Mike does have a way with words. I lean in to kiss him, a slow and languid exploration. He tears himself away for a moment to mutter something that sounds like “certainly not jealousy”, but I’m already sold.
Then my phone rings, I realize the toast hasn’t been flipped in too long, and finally spot Katerina sitting at the table, flipping through a thick technical volume. Hell of a way to start the day.
I pick up the phone and it's Zoya. Looks like she emailed me, too, and texted. Two more phones around the table start to buzz.
She sounds pissed, and starts the conversation midway into an inquisition, continuation of yesterday's festivities. I roll my eyes and mouth "fuck" to Mike and Katerina.
Katerina tosses her flip-phone in her bag and stumbles toward the bathroom. After a few moments the shower comes on. This isn't something she wants to deal with, not just yet.
Mike looks through his phone, taps around, then points the phone in my direction. It's across the table and I can't make out the headline, but the photo is very familiar.
Mike reaches over to the ancient CRT we use as a TV and flips it on. The same picture greets us in a few seconds.

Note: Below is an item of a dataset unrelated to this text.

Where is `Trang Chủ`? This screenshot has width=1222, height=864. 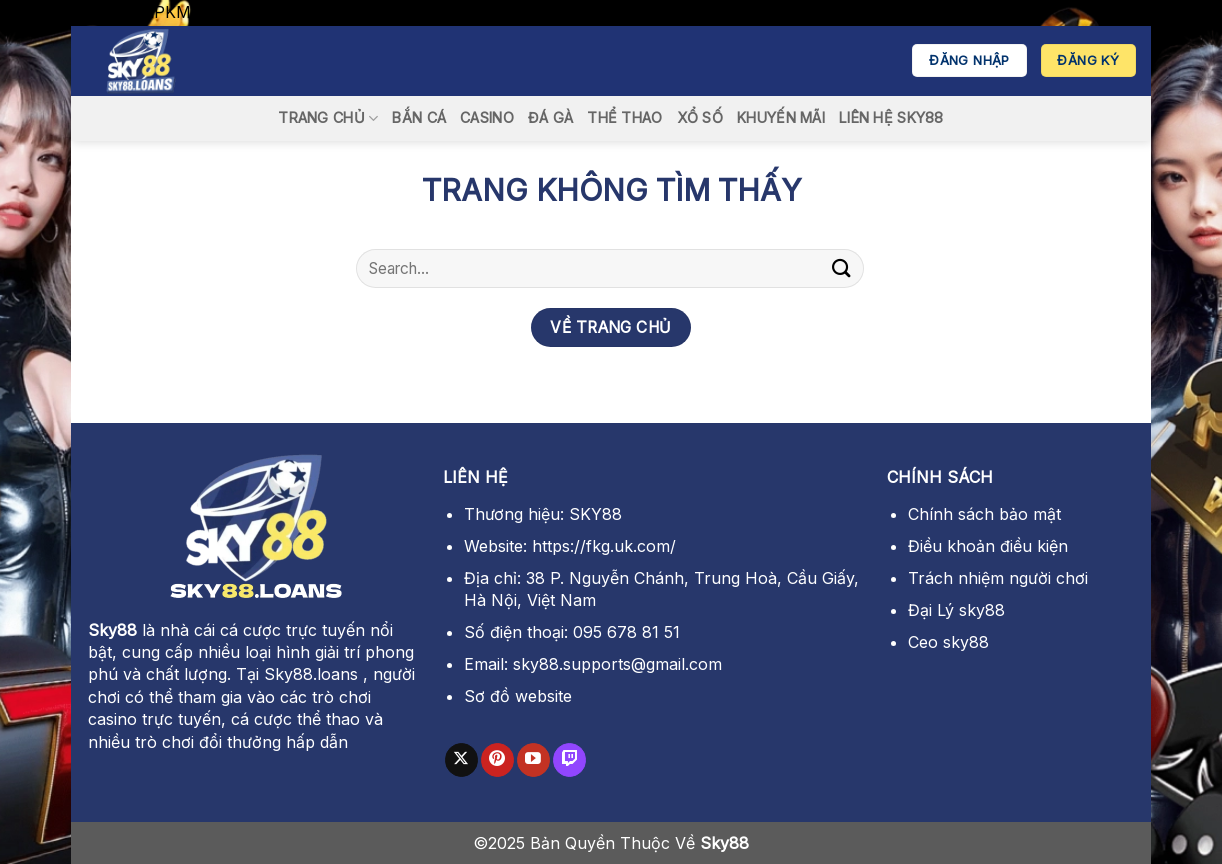
Trang Chủ is located at coordinates (328, 118).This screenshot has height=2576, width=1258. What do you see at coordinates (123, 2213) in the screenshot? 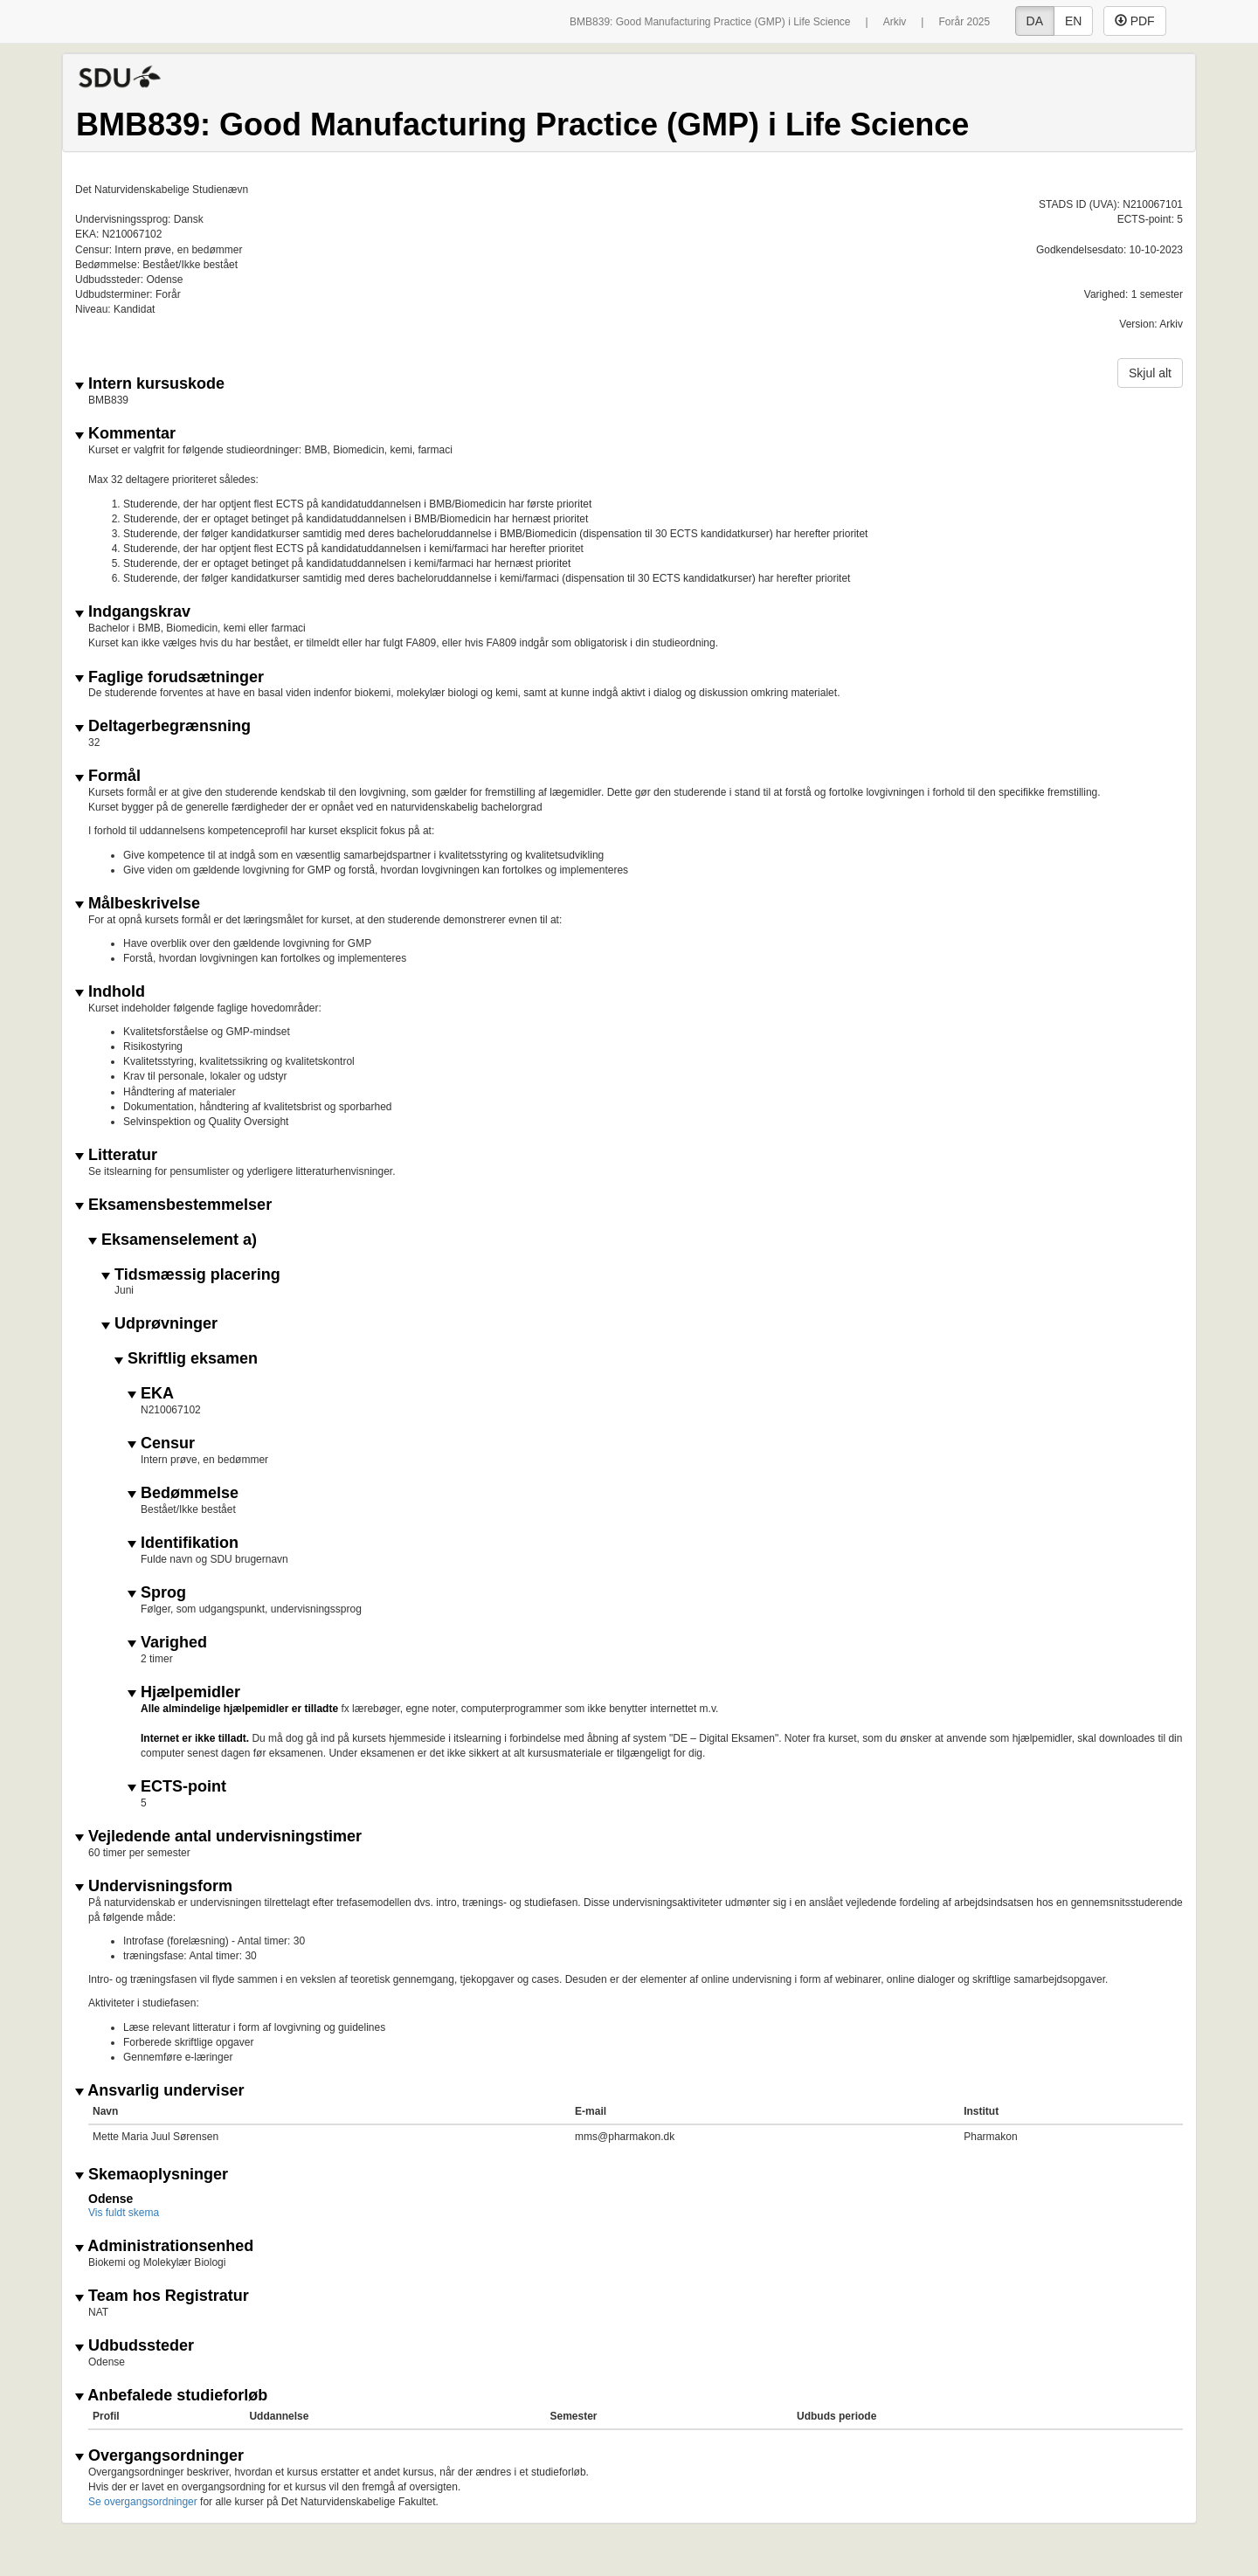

The Afghan Girls with the beautiful eyes. The burning monk in Saigon. Tiananmen. The sailor and the nurse sharing a kiss in Times Square. Jack Ruby getting the last word on Oswald. Moments that defined the last century, frozen in time.
Our own Milky Way galaxy, staring us in the face. Milky Way, composed of some forty billion carbon atoms. Pretty bad resolution, if you ask me, but no one can doubt what it is that we're all staring at. Much more ambiguous is the delivery method. The diamond dust that, time and time again, spins out the same damn image.
The story found its way online quickly, possibly by way of Melbourne, or some poor soon-to-be-imprisoned bastard in Moscow, and it's on every channel. The world knows we are not alone.
Donald Currey was a nice guy. A geography heavyweight, some might say. Got some serious cred for his work on Lake Bonneville. Did some mind-numbingly interesting research concerning geoarchaeology. And the one thing that people will remember him for is chopping down a fucking tree! I mean, who hasn't taken an axe to the oldest living organism once or twice in their life?
Whenever I go to conventions or speak at schools or on TV, the first question that gets asked is if I'm still smoking. Half the time, the idiots in charge follow this up by jokingly offering me a pipe. Cue canned audience laughter.
Yes, I do still partake. It's Social Lubricant 2.0. Or whatever version they're onto now. Not to mention I get some freaky ideas while high. Hell, once I saw the evolution of fish! I love it and probably won't stop anytime soon. But for that to be the first damn thing that I get associated with? That's just fucking annoying.
OK, I admit it, the discovery of the century was made by a horny stoner. Can the damn attention seekers drop that and focus on the actual science?!
We've gone back to L4. A fully "international" team this time, of course. Then L5, then the L4/L5 Sun-Earth points. Found the same dust, with the same damn picture show. (The Ruskies went hogwild and got to investigating the various L1-L3 points, but didn't turn up anything of interest.)
No one really turned up much, in the end. We're all just on a wild goose chase. But we keep looking. Cause that's what we do, ain't it?